Authors: Yanbo Huang, Wei Ma, Daniel Fisher

Real time monitoring of herbicide spray droplet drift is important for crop production management and environmental protection. Existing spray droplet drift detection methods, such as water-sensitive paper and tracers of fluorescence and Rubidium chloride, are time-consuming and laborious, and the accuracies are not high in general. Also, the tracer methods indirectly quantify the spray deposition from the concentration of the tracer and may change the drift characteristics of the sprayed herbicides. In this study, a new optical sensor system was developed to directly detect the spray droplets without the need to add any tracer in the spray liquid. The system was prototyped using a single broadband programmable LED light source and a near infrared sensor containing 6 broadband spectral detectors at 610, 680, 730, 760, 810, and 860 nm to build a detection system for monitoring and analysis of herbicide spray droplet drift.
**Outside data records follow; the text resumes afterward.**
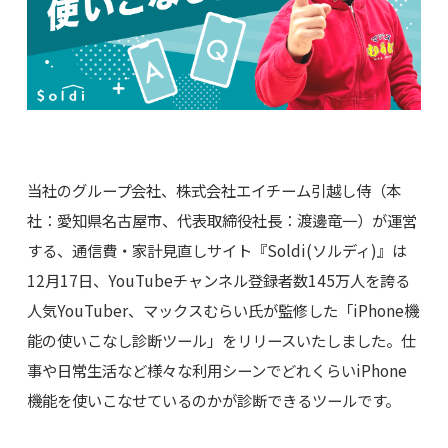
当社のグループ会社、株式会社エイチーム引越し侍（本
社：愛知県名古屋市、代表取締役社長：渡邊竜一）が運営
する、通信費・家計見直しサイト『Soldi(ソルディ)』は
12月17日、YouTubeチャンネル登録者数145万人を誇る
人気YouTuber、マックスむらい氏が監修した「iPhone機
能の使いこなし診断ツール」をリリースいたしました。仕
事や日常生活など様々な利用シーンでどれくらいiPhone
機能を使いこなせているのかが診断できるツールです。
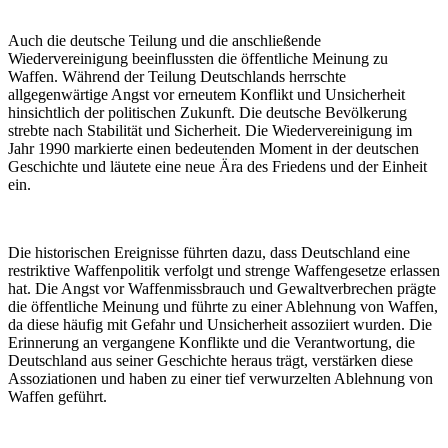
Auch die deutsche Teilung und die anschließende
Wiedervereinigung beeinflussten die öffentliche Meinung zu
Waffen. Während der Teilung Deutschlands herrschte
allgegenwärtige Angst vor erneutem Konflikt und Unsicherheit
hinsichtlich der politischen Zukunft. Die deutsche Bevölkerung
strebte nach Stabilität und Sicherheit. Die Wiedervereinigung im
Jahr 1990 markierte einen bedeutenden Moment in der deutschen
Geschichte und läutete eine neue Ära des Friedens und der Einheit
ein.
Die historischen Ereignisse führten dazu, dass Deutschland eine
restriktive Waffenpolitik verfolgt und strenge Waffengesetze erlassen
hat. Die Angst vor Waffenmissbrauch und Gewaltverbrechen prägte
die öffentliche Meinung und führte zu einer Ablehnung von Waffen,
da diese häufig mit Gefahr und Unsicherheit assoziiert wurden. Die
Erinnerung an vergangene Konflikte und die Verantwortung, die
Deutschland aus seiner Geschichte heraus trägt, verstärken diese
Assoziationen und haben zu einer tief verwurzelten Ablehnung von
Waffen geführt.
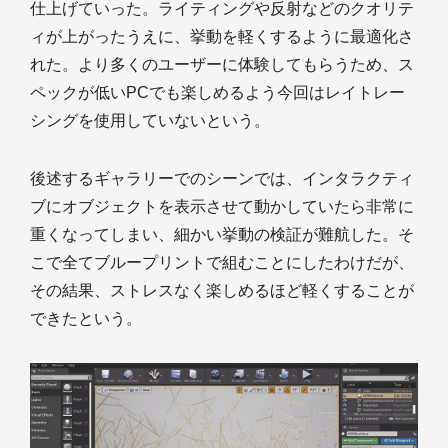
仕上げていった。ライティングや反射などのクオリテ
ィが上がったうえに、挙動を軽くするように最適化さ
れた。より多くのユーザーに体験してもらうため、ス
ペックが低いPCでも楽しめるよう今回はレイトレー
シングを使用していないという。
後述するギャラリーでのシーンでは、インタラクティ
ブにオブジェクトを表示させて動かしていたら非常に
重くなってしまい、細かい挙動の検証が難航した。そ
こで全てブループリントで組むことにしたわけだが、
その結果、ストレスなく楽しめるほど軽くすることが
できたという。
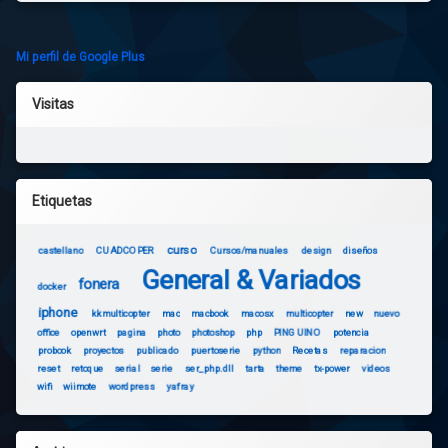
Mi perfil de Google Plus
Visitas
Etiquetas
curso
castellano
CUADCOPER
Cursos/manuales
design
diseños
General & Variados
fonera
docker
iphone
kkmulticopter
mac
macbook
macosx
multicopter
new
nuevo
office
openwrt
pagina
photo
photoshop
php
PINGUINO
potencia
probook
proyectos
publicado
puertoserie
python
Recetas
reparacion
reset
retoque
serial
serie
ser_php.dll
tarta
theme
tx-power
videos
wifi
wiimote
wordpress
yafray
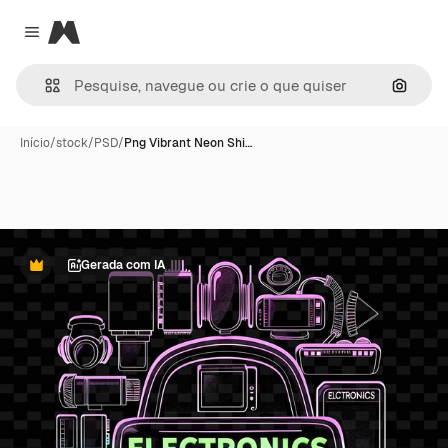
Magnific
Close menu
Pesqui
Início
/
stock
/
PSD
/
Png Vibrant Neon Shi…
Gerada com IA
Premium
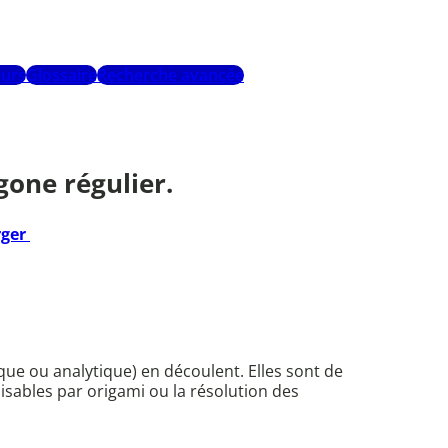
urs
Glossaire
Recherche avancée
gone régulier.
rger
ue ou analytique) en découlent. Elles sont de
lisables par origami ou la résolution des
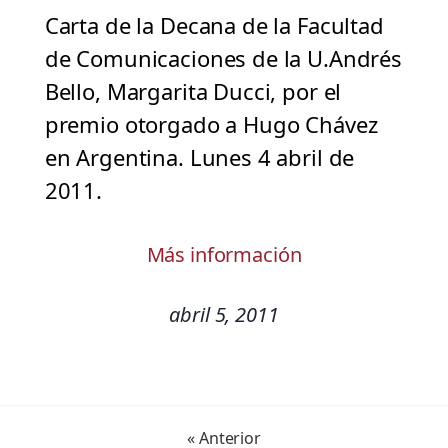
Carta de la Decana de la Facultad
de Comunicaciones de la U.Andrés
Bello, Margarita Ducci, por el
premio otorgado a Hugo Chávez
en Argentina. Lunes 4 abril de
2011.
Más información
abril 5, 2011
« Anterior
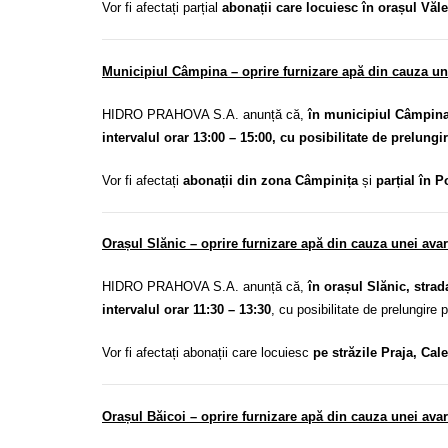
Vor fi afectați parțial
abonații care locuiesc în orașul Văl
Municipiul Câmpina – oprire furnizare apă din cauza une
HIDRO PRAHOVA S.A. anunță că,
în municipiul Câmpina
intervalul orar 13:00 – 15:00, cu posibilitate de prelungir
Vor fi afectați
abonații din zona Câmpinița
și
parțial în 
Orașul Slănic – oprire furnizare apă din cauza unei av
HIDRO PRAHOVA S.A. anunță că,
în orașul Slănic, stra
intervalul orar 11:30 – 13:30
, cu posibilitate de prelungire p
Vor fi afectați abonații care locuiesc
pe străzile Praja, Cal
Orașul Băicoi – oprire furnizare apă din cauza unei ava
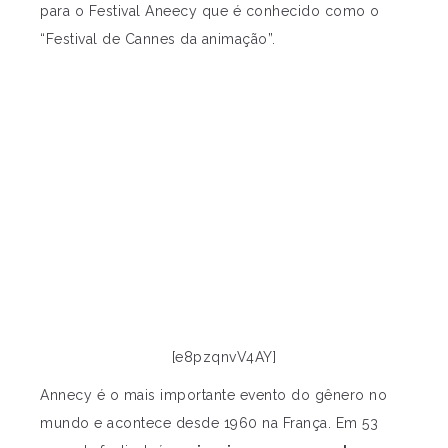
para o Festival Aneecy que é conhecido como o
“Festival de Cannes da animação”.
[e8pzqnvV4AY]
Annecy é o mais importante evento do gênero no
mundo e acontece desde 1960 na França. Em 53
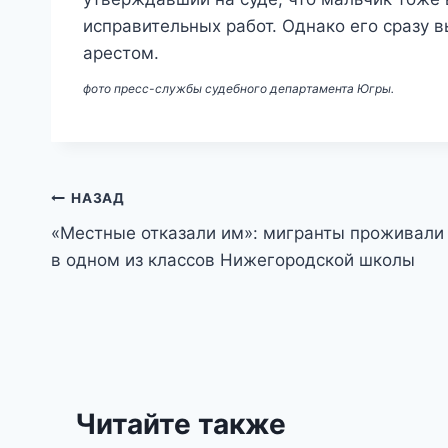
исправительных работ. Однако его сразу в
арестом.
фото пресс-службы судебного департамента Югры.
Навигация
НАЗАД
«Местные отказали им»: мигранты проживали
по
в одном из классов Нижегородской школы
записям
Читайте также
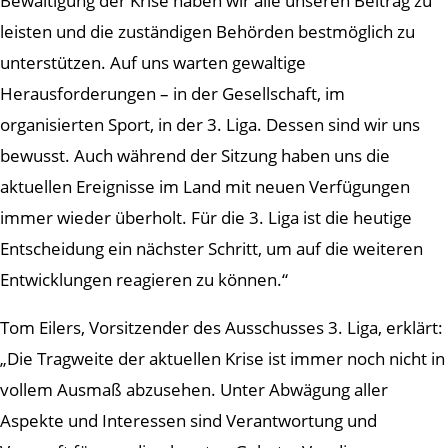
Bewältigung der Krise haben wir alle unseren Beitrag zu
leisten und die zuständigen Behörden bestmöglich zu
unterstützen. Auf uns warten gewaltige
Herausforderungen – in der Gesellschaft, im
organisierten Sport, in der 3. Liga. Dessen sind wir uns
bewusst. Auch während der Sitzung haben uns die
aktuellen Ereignisse im Land mit neuen Verfügungen
immer wieder überholt. Für die 3. Liga ist die heutige
Entscheidung ein nächster Schritt, um auf die weiteren
Entwicklungen reagieren zu können.“
Tom Eilers, Vorsitzender des Ausschusses 3. Liga, erklärt:
„Die Tragweite der aktuellen Krise ist immer noch nicht in
vollem Ausmaß abzusehen. Unter Abwägung aller
Aspekte und Interessen sind Verantwortung und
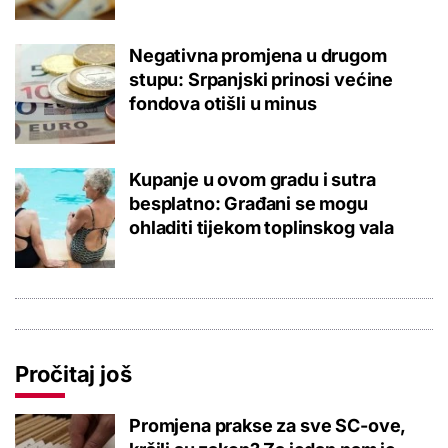
Negativna promjena u drugom
stupu: Srpanjski prinosi većine
fondova otišli u minus
Kupanje u ovom gradu i sutra
besplatno: Građani se mogu
ohladiti tijekom toplinskog vala
Pročitaj još
Promjena prakse za sve SC-ove,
A rotatory structure driven by a stepper motor in the system was created to shift the droplet capture line going under the optical sensor to measure and collect the spectral signals that reflect spray drift droplets along the line. The system prototype was tested for detection of small (Very Fine and Fine), medium (Medium), and large (Coarse) droplets within the droplet classifications of the American Society of Agricultural and Biological Engineers. Laboratory testing results indicated that the system could detect the droplets of different sizes and determine the droplet positions on the droplet capture line with 100% accuracy at the wavelength of 610 nm selected from the 6 bands to detect the droplets.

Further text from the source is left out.